The classroom learning approach that aligns with the environment I would like to create for my class is the Waldorf learning approach. One of the reasons I prefer this learning approach is because it allows children to develop their non-cognitive abilities by interacting with their environment. Another reason I prefer the Waldorf learning approach is because it is based on the belief by Steiner that children should learn to write before they learn to read. Children perform better in physical activities such as drawing, painting, and writing before they reach the age of seven. Since the approach directs that children should not start reading until they reach the age of seven, it perfectly aligns with the environment I desire my learners to be exposed to. The approach allows the learners to start engaging in creative and imaginative exercises between the age of seven and fourteen. Engaging in performance arts such as dances and singing are best suited for learners of more than seven years. I believe that is the right age for starting to learn foreign languages. Before children reach the age of seven, it is important that their first language is used to allow them learn from their environment as naturally as possible. Just like in Waldorf leaning approach, I believe that a more structured environment, which includes the stressing of the social responsibility, should be part of the learning process of learners from fourteen years of age. Lastly, I prefer the Waldorf learning approach because it is play-based and exposes learners to predictable structures. This provides learners with dependable routine, for instance, the learning approach dictates that certain days of the week should be set for activities such as gardening or baking (House, 2013). Other routines such as mixed-age classrooms with the same teachers also expose the learners to the experience they need as they take part in activities such as acting, singing, and creative learning. Such exposure is important, especially for learners who need predictability and creativity in their learning process. The play-based learning approach emphasizes on a setting that generally appears like home, with a friendly, warm environment and natural materials such as wooden toys.
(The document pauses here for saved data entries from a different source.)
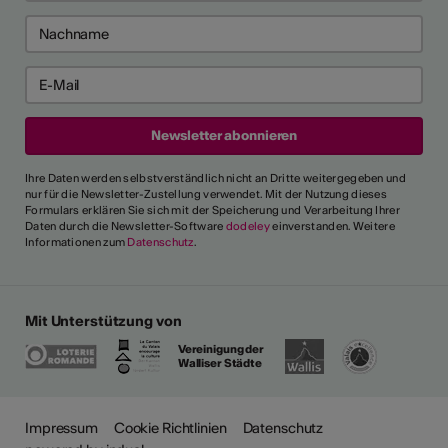
Ihre Daten werden selbstverständlich nicht an Dritte weitergegeben und
nur für die Newsletter-Zustellung verwendet. Mit der Nutzung dieses
Formulars erklären Sie sich mit der Speicherung und Verarbeitung Ihrer
Daten durch die Newsletter-Software
dodeley
einverstanden. Weitere
Informationen zum
Datenschutz
.
Mit Unterstützung von
Vereinigung der
Walliser Städte
Impressum
Cookie Richtlinien
Datenschutz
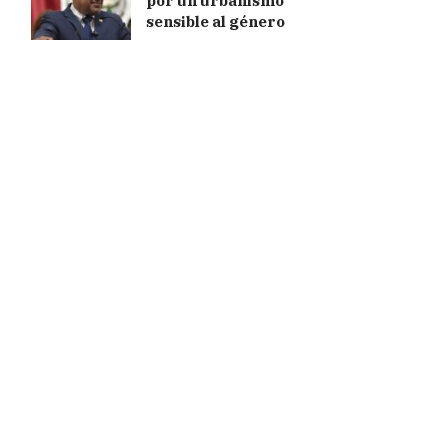
por un urbanismo
sensible al género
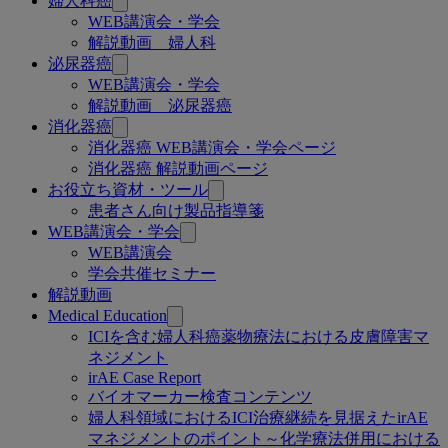
婦人科癌
連
WEB講演会・学会
解説動画 婦人科
ペ
泌尿器癌
ー
WEB講演会・学会
解説動画 泌尿器癌
ジ
消化器癌
消化器癌 WEB講演会・学会ページ
消化器癌 解説動画ページ
お役立ち資材・ツール
患者さん向け製品指導箋
WEB講演会・学会
WEB講演会
学会共催セミナー
解説動画
Medical Education
ICIを含む婦人科癌薬物療法における皮膚障害マ
ネジメント
irAE Case Report
バイオマーカー検査コンテンツ
婦人科領域におけるICI治療継続を見据えたirAE
マネジメントのポイント～化学療法併用における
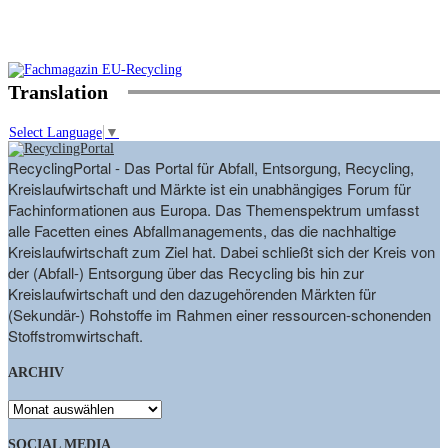
Translation
Select Language
▼
RecyclingPortal - Das Portal für Abfall, Entsorgung, Recycling,
Kreislaufwirtschaft und Märkte ist ein unabhängiges Forum für
Fachinformationen aus Europa. Das Themenspektrum umfasst
alle Facetten eines Abfallmanagements, das die nachhaltige
Kreislaufwirtschaft zum Ziel hat. Dabei schließt sich der Kreis von
der (Abfall-) Entsorgung über das Recycling bis hin zur
Kreislaufwirtschaft und den dazugehörenden Märkten für
(Sekundär-) Rohstoffe im Rahmen einer ressourcen-schonenden
Stoffstromwirtschaft.
ARCHIV
ARCHIV
SOCIAL MEDIA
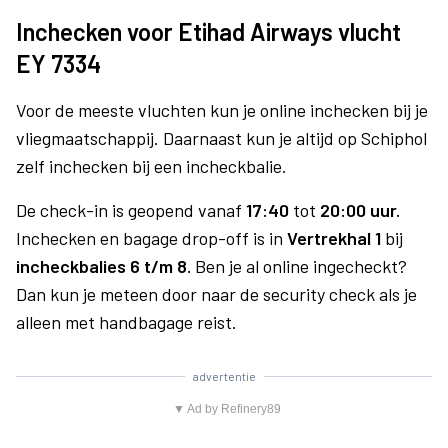
Inchecken voor Etihad Airways vlucht
EY 7334
Voor de meeste vluchten kun je online inchecken bij je
vliegmaatschappij. Daarnaast kun je altijd op Schiphol
zelf inchecken bij een incheckbalie.
De check-in is geopend vanaf
17:40
tot
20:00 uur.
Inchecken en bagage drop-off is in
Vertrekhal 1
bij
incheckbalies 6 t/m 8.
Ben je al online ingecheckt?
Dan kun je meteen door naar de security check als je
alleen met handbagage reist.
advertentie
▼ Ad by Refinery89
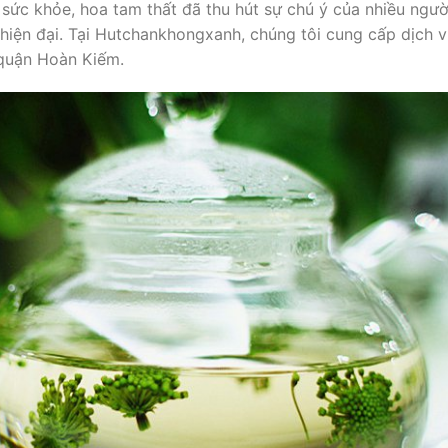
 sức khỏe, hoa tam thất đã thu hút sự chú ý của nhiều ngườ
hiện đại. Tại Hutchankhongxanh, chúng tôi cung cấp dịch 
 quận Hoàn Kiếm.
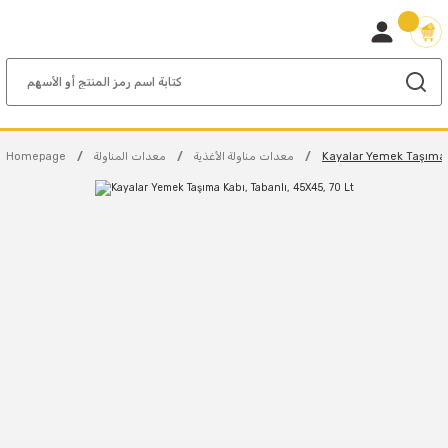
Kayalar Yemek Taşıma K
معدات مناولة الأغذية
معدات المناولة
Homepage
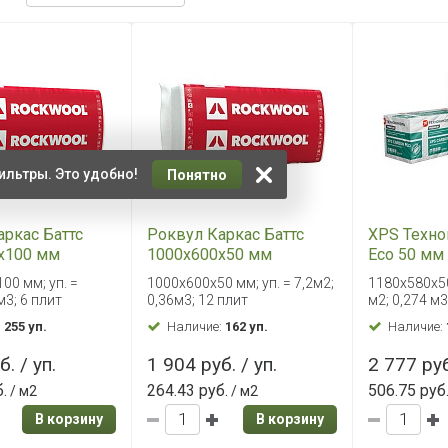
ильтры. Это удобно!
Понятно
аркас Баттс
Роквул Каркас Баттс
XPS Техно
х100 мм
1000х600х50 мм
Eco 50 мм
00 мм; уп. =
1000х600х50 мм; уп. = 7,2м2;
1180x580x50
м3; 6 плит
0,36м3; 12 плит
м2; 0,274 м3
:
255 уп.
Наличие:
162 уп.
Наличие:
. / уп.
1 904 руб. / уп.
2 777 руб
.
264.43 руб.
506.75 руб
/ м2
/ м2
В корзину
В корзину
Waldorf classroom learning approach is best suited for early childhood learners for various reasons. First, according to the approach, Steiner believes that the first seven years of a child's development should be supported through initiating sensory and imitation-based learning (Taplin, 2012). Such learning should be devoted to enhancing the child's non-cognitive abilities. Besides, the system is defined by Waldorf, who is against traditional grading as well as the inclusion of the media among learners. According to Steiner, media such as videos, computers, and electronics of any kind should not be used among early childhood learners (House, 2013). This is aimed at achieving a natural environment for the learners. When children are allowed to play, they interact better with their natural environment. This gives them a better chance of developing their brains and abilities independently as opposed to choosing for the children what they need to learn (Taplin, 2012). The system is also best suited for early childhood education, as it does not involve academic work such as tests, homework, handouts, or even strict classroom environment including the use of desks. The approach encourages that children are introduced to formal reading at their first grade; this makes the system friendly to early childhood education, especially as it makes them spend most of their time taking part in outdoor activities (House, 2013). Children need to engage in activities that help them develop their non-cognitive abilities; this is best achieved by creating a friendly environment where learners interact with their environment without specific or defined learner's activities. In the approach, learners are allowed to play with their toys and make mistakes freely. That way, the educators get the chance of learning about what the children are good at and what they are not good at (Masran & Ismail, 2016). The system allows the teachers to point about the strengths and the weaknesses of the learners. That way the weaknesses can be strengthened as the strengths sharpened.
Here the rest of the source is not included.